* WHAT TO WORK ON *
Wherever "киноклубе" appears in a line of the listing, that line should be returned.

* PROVIDED RECORDS *
··········

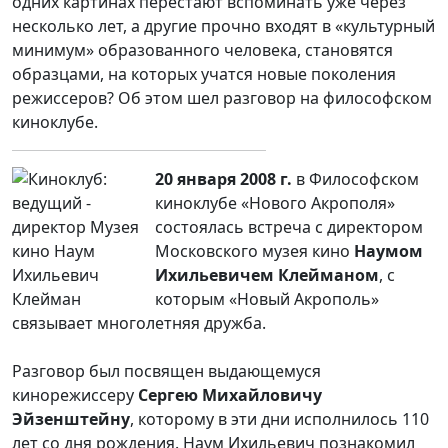
одних картинах перестают вспоминать уже через
несколько лет, а другие прочно входят в «культурный
минимум» образованного человека, становятся
образцами, на которых учатся новые поколения
режиссеров? Об этом шел разговор на философском
киноклубе.
20 января 2008 г.
в Философском
киноклубе «Нового Акрополя»
состоялась встреча с директором
Московского музея кино
Наумом
Ихильевичем Клейманом
, с
которым «Новый Акрополь»
связывает многолетняя дружба.
Разговор был посвящен выдающемуся
кинорежиссеру
Сергею Михайловичу
Эйзенштейну
, которому в эти дни исполнилось 110
лет со дня рождения. Наум Ихильевич познакомил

··········

* ANSWER SPACE *
киноклубе.
киноклубе «Нового Акрополя»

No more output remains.